Performance of short-running queries

Historically, Jet focused on large batch and stream processing. Therefore the job initialization time wasn't a concern. To bring the performance of very short jobs on par with IMDG, we need to implement the following:

  • Finish the light job prototype. It merges the init, execute and complete operations into one. This won't be trivial because various new races will appear, but it's possible. We might do it only for non-fault-tolerant jobs.

  • Add a light job mode that will not persist the job metadata in any IMap, that will not use the JetClassLoader. The operation of the coordinator will not require any remote calls except for forwarding the work to members.

  • Enable any member to coordinate the job, not just the master member. With this, queries submitted from a non-master member will not have additional hop to the master.

  • Add plan caching, dynamic parameter support.

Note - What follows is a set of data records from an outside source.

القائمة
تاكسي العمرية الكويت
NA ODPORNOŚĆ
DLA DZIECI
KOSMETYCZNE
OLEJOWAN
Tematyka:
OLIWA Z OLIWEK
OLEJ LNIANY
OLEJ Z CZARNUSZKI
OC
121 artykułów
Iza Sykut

After these changes we expect the performance to be comparable also for short-running queries.

Conclusion

The engines are quite similar and functionally both can support all required features, though with different characteristics at specific scenarios. We didn't identify any inherent characteristic in that would prevent implementing all of the features.

Because the Jet engine currently has more features (especially the fault tolerance) and is more mature, we propose to add missing features to this engine and remove the IMDG engine.